30 maio 2024

As duas novidades na doutrina da eucaristia segundo a Igreja Católica Romana

           A novidade da transubstanciação

A Igreja Católica Romana crê na doutrina eucarística da transubstanciação. Isso significa que a hóstia após o ato da consagração se transforma verdadeira, real e substancialmente no corpo e sangue de Cristo. Os papistas definiram a sua doutrina no Concílio de Trento (1545-1563). Esse concílio declarou que

disse Jesus Cristo nosso Redentor, que era verdadeiramente seu corpo que o oferecia sob a espécie do pão, a igreja de Deus acreditou perpetuamente e, também, declara novamente o santo concílio que pela consagração do pão e do vinho, são convertidas: a substância total do pão no corpo de nosso Senhor, e a substância total do vinho no sangue de nosso Senhor Jesus Cristo, e essa transformação é oportuna e propriamente chamada de transubstanciação pela igreja católica.[1]

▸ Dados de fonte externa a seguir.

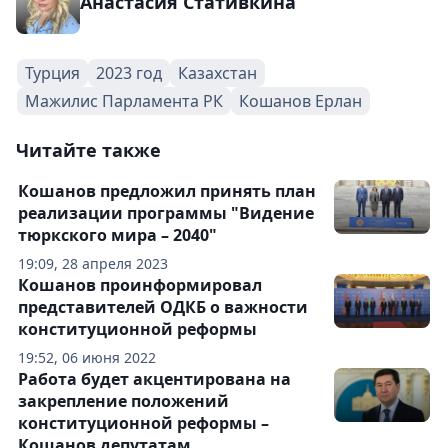
Анастасия Стативкина
Турция
2023 год
Казахстан
Мажилис Парламента РК
Кошанов Ерлан
Читайте также
Кошанов предложил принять план
реализации программы "Видение
тюркского мира – 2040"
19:09, 28 апреля 2023
Кошанов проинформировал
представителей ОДКБ о важности
конституционной реформы
19:52, 06 июня 2022
Работа будет акцентирована на
закрепление положений
конституционной реформы –
Кошанов депутатам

Quanto à doutrina da presença real de Jesus Cristo nosso Senhor na eucaristia, o concílio decretou que

claramente, e sinceramente confessa que depois da consagração do pão e do vinho, fica contido no saudável sacramento da santa eucaristia, verdadeira, real e substancialmente nosso Senhor Jesus Cristo, verdadeiro Deus e homem, sob as espécies daqueles materiais sensíveis, pois não existe com efeito, incompatibilidade que o mesmo Cristo nosso salvador esteja sempre sentado, no céu, à direita do Pai, segundo o modo natural de existir e que ao mesmo tempo nos assista sacramentalmente com Sua presença, e em sua própria substância em outros lugares, com existência que ainda que apenas o possamos expressar com palavras, poderemos, não obstante, alcançar com nosso pensamento ilustrado pela fé, que é possível a Deus, e devemos firmemente acreditar. Assim pois, professaram clarissimamente todos os nossos antepassados que viveram a verdadeira Igreja de Cristo, e trataram deste santíssimo e admirável sacramento, a saber: que nosso Redentor o instituiu na última ceia, quando depois de ter benzido o pão e o vinho, atestou a seus apóstolos, com claras e enérgicas palavras que lhes dava seu próprio corpo e seu próprio sangue. E sendo fato consumado que as ditas palavras mencionadas pelos mesmos santos evangelistas e repetidas depois pelo apóstolo são Paulo, incluem em si mesmas aquele próprio e patentíssimo significado, segundo as entenderam os santos pais, é sem dúvida execrável a maldade com que certos homens pretensiosos e corruptos as distorcem, violentam e tentam explicar em sentido figurado, fictício ou imaginário, negando a realidade da carne e sangue de Jesus Cristo contra a inteligência unânime da Igreja, que sendo coluna e apoio da verdade, sempre detestou por serem diabólicas estas ficções expressas por homens ímpios e sempre conservou indelével a memória e gratidão deste tão sobressalente benefício que nos fez Jesus Cristo.[2]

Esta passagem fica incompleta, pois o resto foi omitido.